La rivoluzione francese favorì in Inghilterra l'esasperazione dei due partiti, ma tolta una breve parentesi dopo la morte di Pitt (1806), i tories riuscirono a tenere testa ai loro avversarî, rafforzando sempre di più il loro potere attraverso ai successi riportati dall'Inghilterra sulla Francia napoleonica.
Nel 1814 la disfatta francese segnò l'apoteosi del partito e gli assicurò un'influenza eccezionale e una continuità di potere che si protrasse per oltre quindici anni.
Favorevole in politica estera alla Santa Alleanza e alla politica d'intervento, come lo era stato alla causa dei Borboni, ostile alla rivoluzione greca, il partito tory, fedele rappresentante del ceto agrario, fu protezionista in economia quando si trattò di ostacolare l'importazione dei grani francesi resa possibile dalla fine delle guerre napoleoniche, ma attenuò i suoi caratteri estremi, facendosi riformista dopo la morte di Castlereagh (1822), cioè con l'affermazione di lord Canning, paladino di un toryismo temperato che, se conservava i suoi caratteri aristocratico-parlamentari, si schierava tuttavia apertamente contro la politica inglese nella Santa Alleanza, non nascondeva le sue preferenze per i partiti costituzionali dell'Europa e dichiarava le sue simpatie per gl'insorti greci e per le colonie che, liberatesi dalla Spagna, aprivano nuovi orizzonti al commercio britannico.

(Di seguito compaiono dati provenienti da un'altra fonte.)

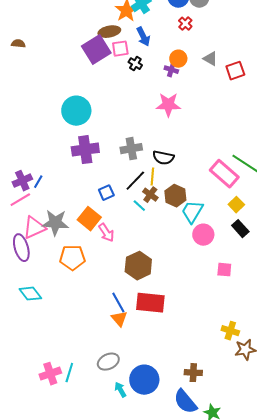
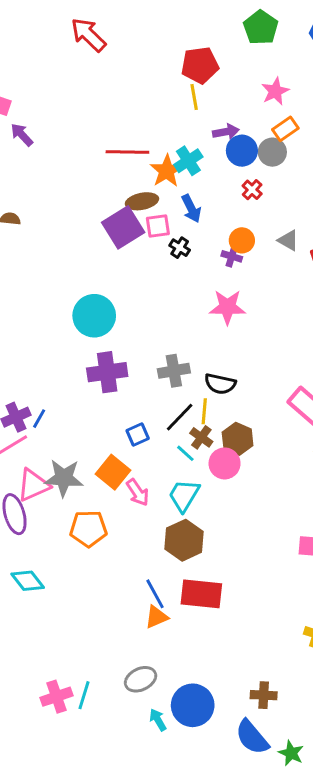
cyan trapezoid: (192, 212) -> (184, 495), moved
pink circle: (203, 235) -> (225, 463), moved
orange triangle: (119, 319) -> (156, 617), turned 48

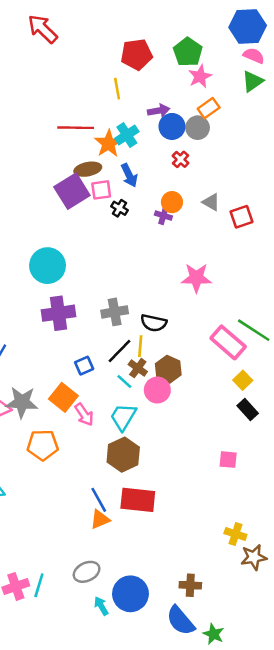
green pentagon: (261, 28) -> (188, 52), moved
yellow line: (194, 97) -> (117, 89), moved
pink star: (227, 307) -> (196, 278), moved

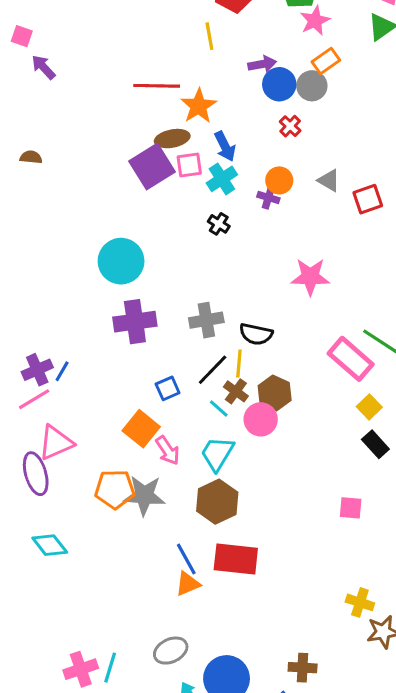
cyan cross: (127, 135) -> (222, 179), moved
black cross: (120, 208) -> (219, 224), moved
gray star: (22, 402) -> (144, 495), moved

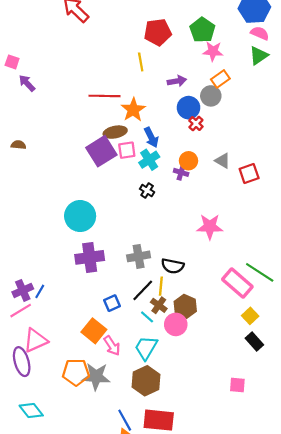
pink star: (315, 21) -> (213, 51), turned 30
blue circle: (279, 84) -> (188, 108), moved

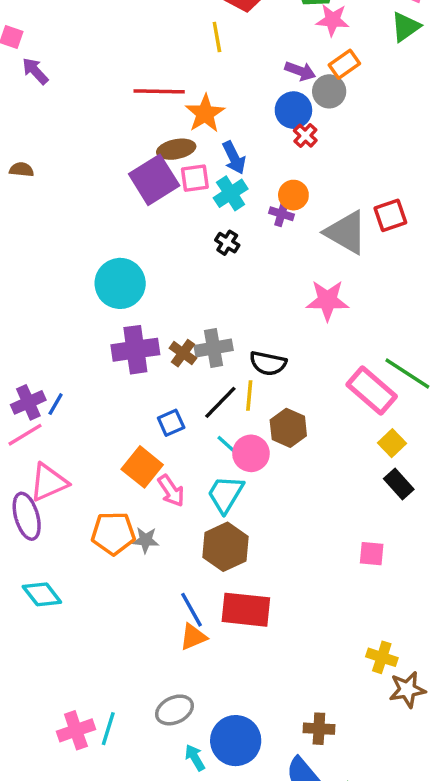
purple arrow: (177, 81) -> (300, 71), moved, turned 30
gray triangle: (223, 161) -> (346, 232), moved, size x1.8
brown cross: (159, 305) -> (183, 353), moved
pink circle: (176, 324) -> (251, 453), moved
gray star: (96, 376) -> (146, 540), size x0.6

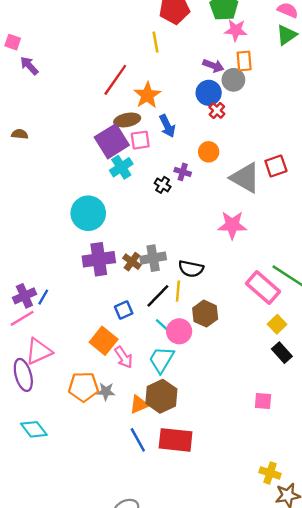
orange rectangle: (344, 64) -> (244, 61), turned -60
red line: (159, 91) -> (115, 80), turned -56
cyan cross: (231, 193) -> (121, 167), moved
purple cross: (282, 214) -> (183, 172), moved
orange triangle: (193, 637) -> (139, 404), moved

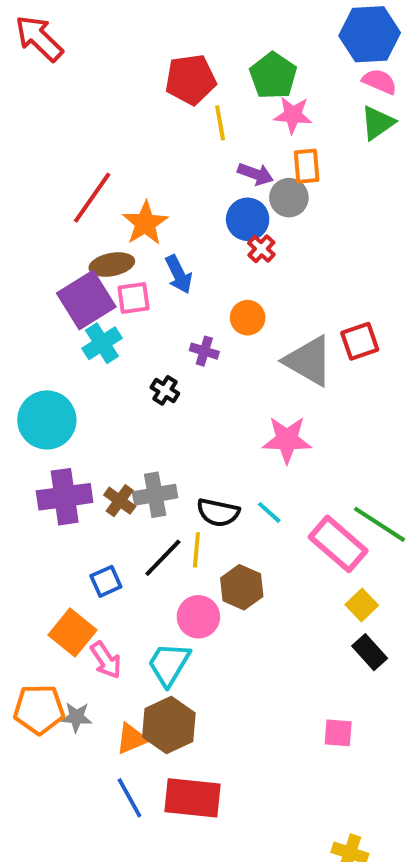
yellow line: (155, 42) -> (220, 123), moved
black cross: (163, 185) -> (165, 390), moved
cyan line: (163, 325) -> (269, 512), moved

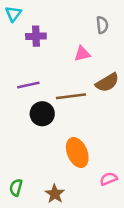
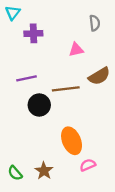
pink semicircle: (108, 179) -> (88, 165), moved
green semicircle: (16, 188) -> (15, 173), turned -56
brown star: (55, 194) -> (44, 171), moved

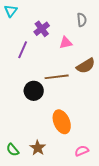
purple cross: (33, 33) -> (42, 29), moved, turned -35
purple line: (27, 78) -> (23, 50), moved, turned -54
pink semicircle: (88, 165) -> (82, 151), moved

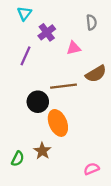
cyan triangle: (11, 11) -> (24, 13), moved
orange ellipse: (62, 122) -> (58, 123), moved
brown star: (38, 148) -> (42, 151), moved
green semicircle: (13, 150) -> (18, 159), moved, turned -112

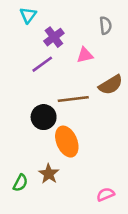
purple line: (26, 56) -> (42, 64), moved, turned 30

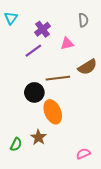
cyan triangle: (28, 15) -> (11, 18), moved

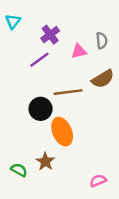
gray semicircle: (83, 20) -> (102, 41), moved
green semicircle: (16, 144) -> (19, 170), turned -88

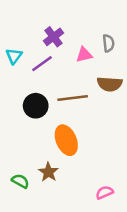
cyan triangle: (13, 21) -> (14, 56), moved
brown semicircle: (103, 79) -> (110, 84), turned 35
black circle: (41, 109) -> (36, 106), moved

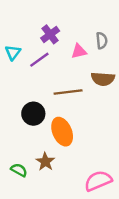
black circle: (36, 106) -> (33, 114), moved
pink semicircle: (105, 192) -> (98, 181), size x1.6

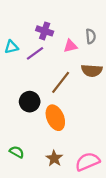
purple cross: (50, 34) -> (45, 31), turned -35
cyan triangle: (13, 52) -> (11, 47), turned 40
brown line: (68, 92) -> (61, 82), turned -45
brown star: (45, 162) -> (54, 158), moved

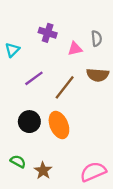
cyan triangle: (11, 47) -> (12, 50), turned -32
purple line: (35, 53) -> (34, 78), moved
black circle: (30, 102) -> (29, 122), moved
brown star: (54, 158) -> (43, 171), moved

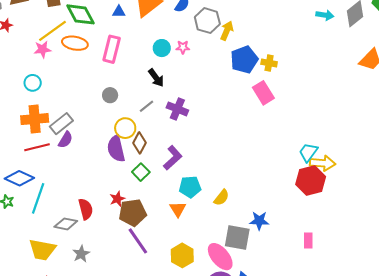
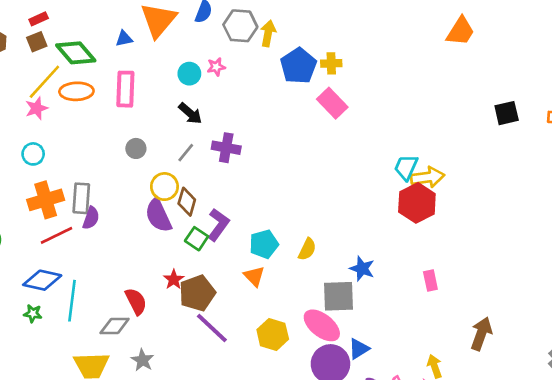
gray rectangle: (61, 124) -> (81, 198), turned -35
purple L-shape: (173, 158) -> (218, 225), moved
blue star: (259, 221) -> (362, 269), turned 30

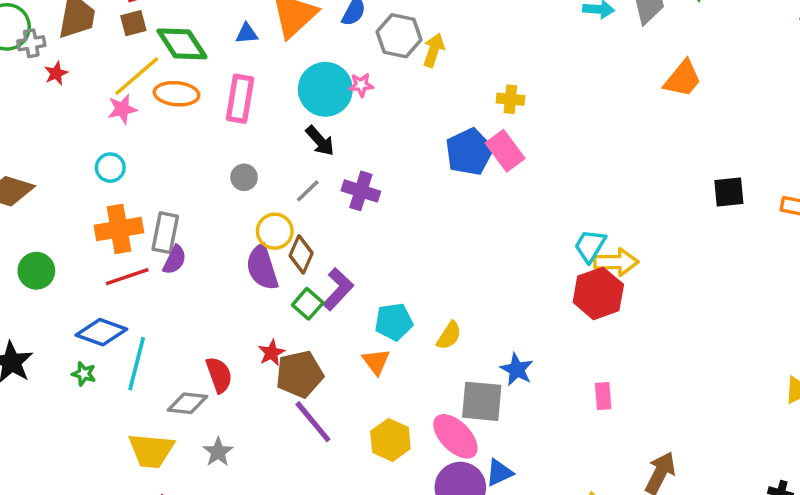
blue pentagon: (298, 66) -> (469, 152), moved
cyan circle: (189, 74) -> (325, 89), size x1.8

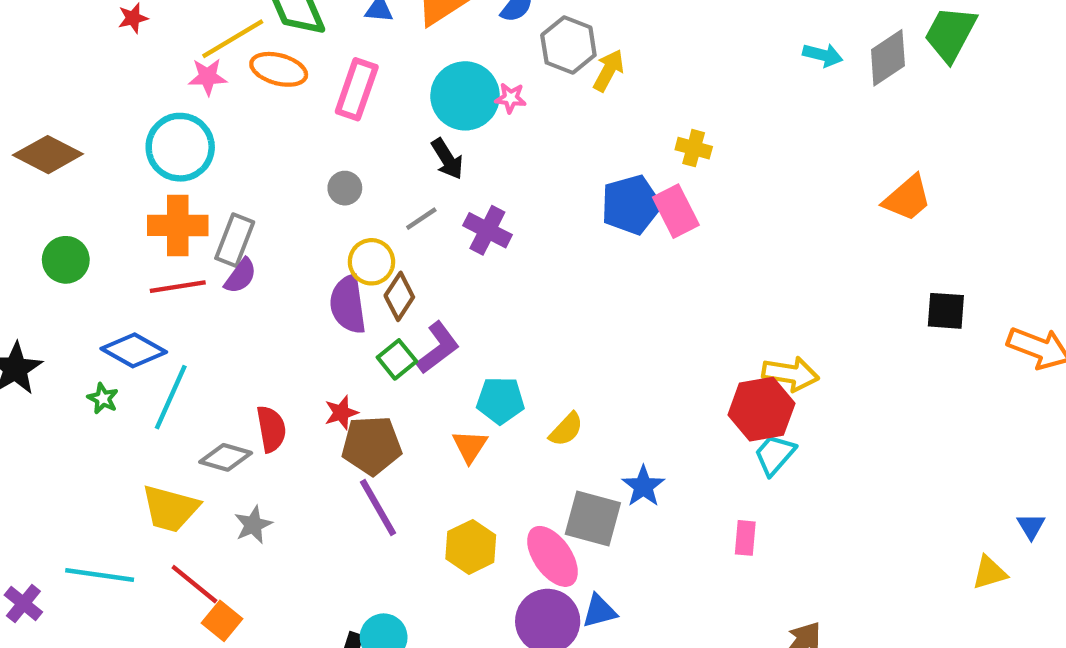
orange trapezoid: (683, 79) -> (907, 198), moved
cyan circle: (110, 168) -> (180, 147), size x1.8
cyan trapezoid: (590, 246) -> (775, 455), moved

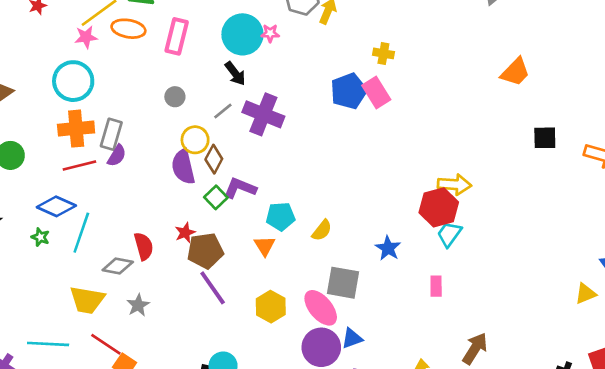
purple cross: (487, 230) -> (263, 114), size x1.4
purple L-shape: (438, 348) -> (240, 188), turned -116
blue star: (643, 486) -> (388, 248), moved

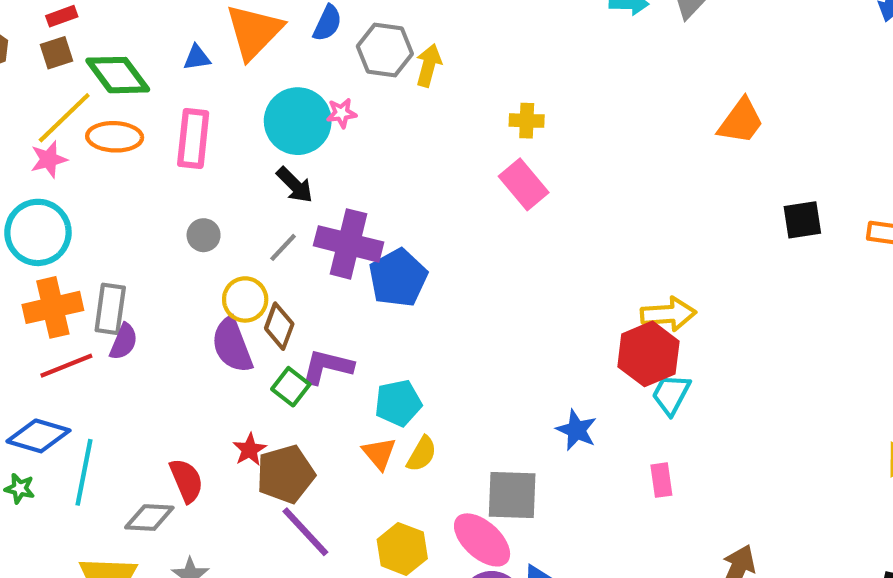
blue pentagon: (349, 91) -> (398, 278), moved
yellow semicircle: (322, 230) -> (422, 454), moved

Col 1830 la rivoluzione francese di Luigi Filippo segnò il risveglio del partito whig che vide ripetersi in Francia i successi della rivoluzione del 1688. Proprio in quell'anno la caduta del gabinetto Wellington segnò in Inghilterra il definitivo ritorno dei whigs al potere. Ai tories restò il solo ruolo di partito d'opposizione parlamentare.
Il partito tory diede alla letteratura politica inglese un giornale come l'Examiner in cui, con Harley e Saint-John si batté pure J. Swift. Accanto a tutta una libellistica pedagogica e d'occasione, animò poi il pensiero di David Hume, trovò in Wordsworth l'esaltatore decadente del governo retrogrado, in Walter Scott l'evocatore e coloritore di tradizioni a uso dell'aristocrazia deliziata di passato.
Furono invece per i whigs D. De Foe, la parola fascinatrice di E. Burke, nonché sir Richard Steele e Joseph Addison, con i loro periodici, il Tatler e lo Spectator, oltre alla Edinburgh Reviev, contrapposto whig della Quarterly Review, fondata dai tories nel 1809.